How does the use of antibiotics in farm animals make human diseases harder to treat?
Antibiotics used in animals can make human diseases harder to treat by generating disease-causing organisms that will not respond to antibiotic therapy. One way this can happen stems from the fact that animals harbor strains of bacteria in their intestines that cause disease in people. Mixing an animal's food and water with antibiotics can lead to the build up of resistant bacteria in the animal's intestines. This is a fairly common practice used in agriculture to prevent, not cure, disease. It's called subtherapeutic use of antibiotics. The idea is that if the animal never gets sick, because its got antibiotics in its system all the time, the animal will remain healthy and grow faster.
Mechanized slaughter and processing often results in the contamination of animal carcasses with intestinal contents, including resistant bacteria.
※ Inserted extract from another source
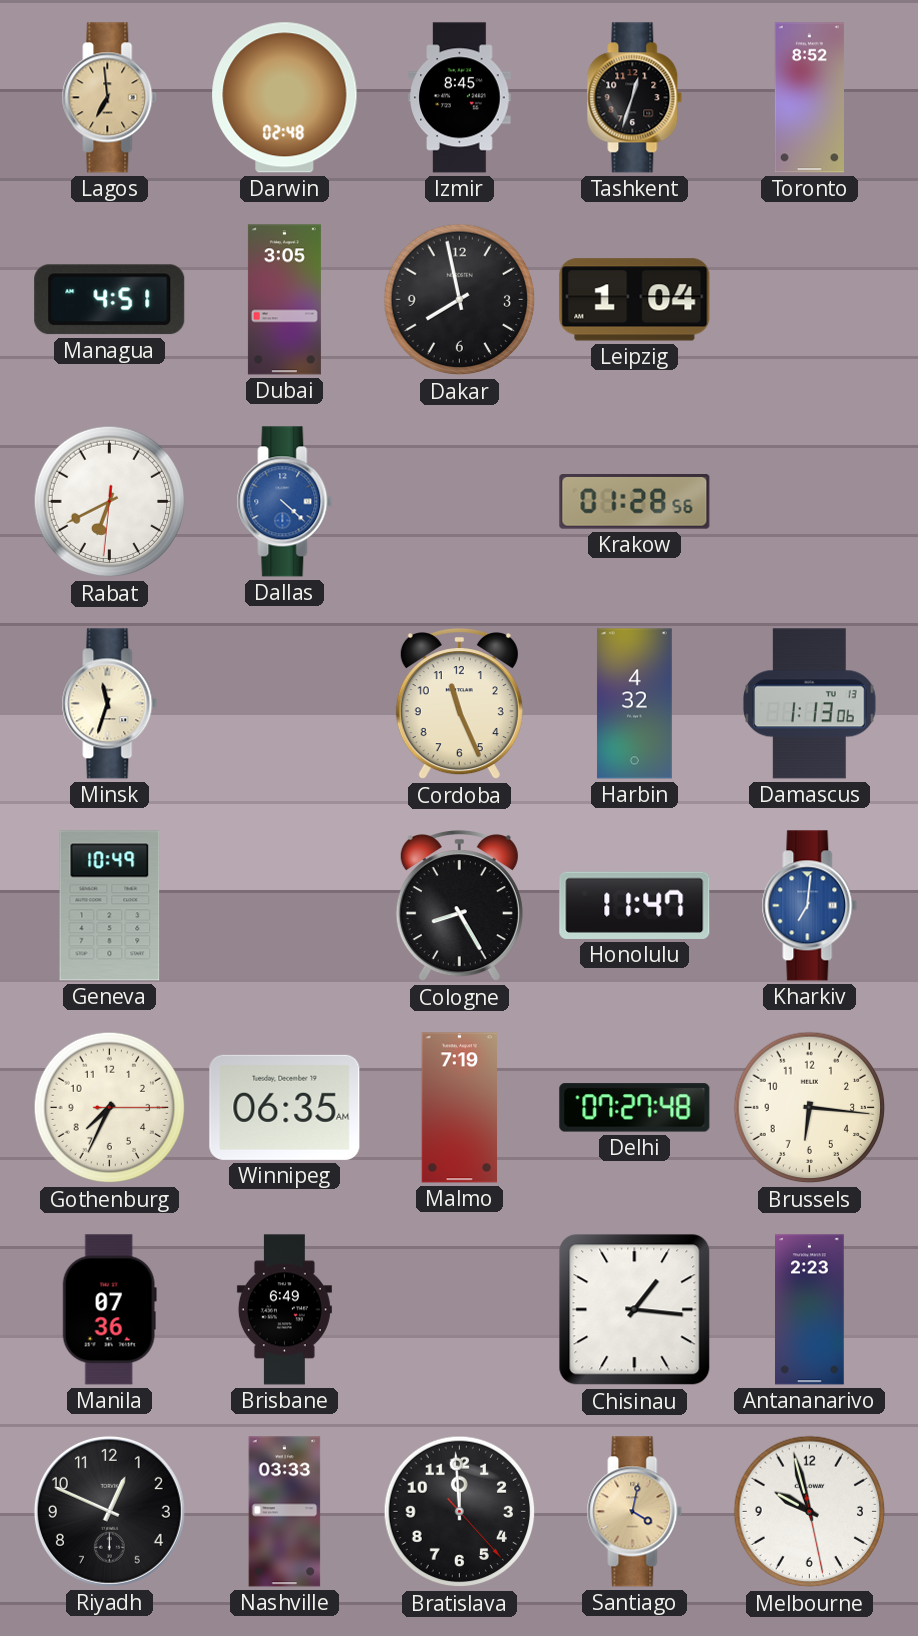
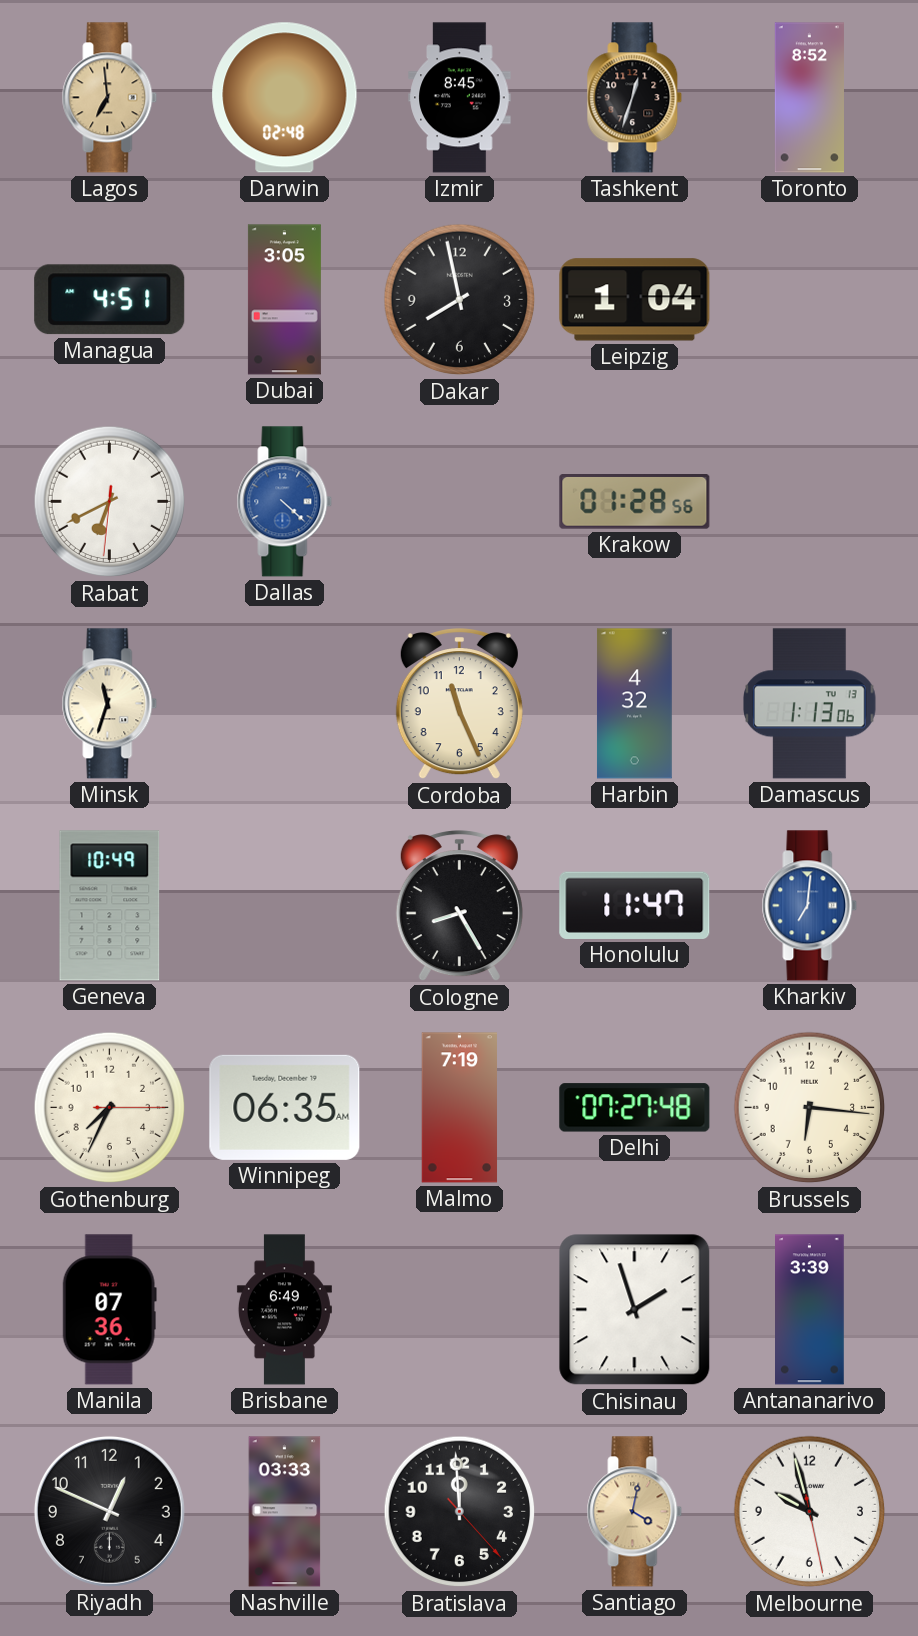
Chisinau: 1:16 -> 1:57
Antananarivo: 2:23 -> 3:39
People can become sick by, for example, eating undercooked meat contaminated with the resistant bacteria.
Most instances a foodborne illness resolve themselves without treatment. But serious cases require medical care including treatment with antibiotics. If antibiotics are required, but the disease-causing organisms are resistant, doctors may lack an effective drug to treat the illness. The organisms may be resistant because a number of the antibiotics used as growth promoters in farm animals are the same as, or are related to, drugs used to fight bacterial disease in people.
The practice of feeding antibiotics to animals can also lead to the development of of difficult-to-treat illnesses in other ways. Drug-resistant traits can build up in organisms that are ordinarily harmless to both animals and humans, but which may become a problem under special circumstances. An example is with the group of bacteria called Enterococci, that are found in the intestines and usually do not cause problems. But if they reach other parts of the body, during the course of an operation, for example, they can cause dangerous infections. If the infections are resistant to the therapy, serious consequences can result.
Why are antibiotics1 used in animal agriculture?
As with people, antibiotics are sometimes given to food animals to treat disease. But drugs are also given in enormous quantities to animals solely to facilitate feed efficiency. The best estimate currently available is that nearly 25 million pounds of antibiotics are given to farm animals for nontherapeutic purposes, such as growth promotion and disease prevention.
The intensely crowded and sometimes unsanitary conditions of modern industrial livestock production result in stressed animals. Most of the over eight billion cattle, poultry, and swine raised in the United States each year receive some type of antibiotic during their lifetime to promote growth. But this reliance on low-level use of antibiotics need not be a requirement for modern animal agriculture. As a 2000 World Health Organization report emphasized, "...farmers who stopped relying on antimicrobials as growth promoters in livestock have experienced no economic repercussions - provided animals were given enough space, clean water, and high-grade feed."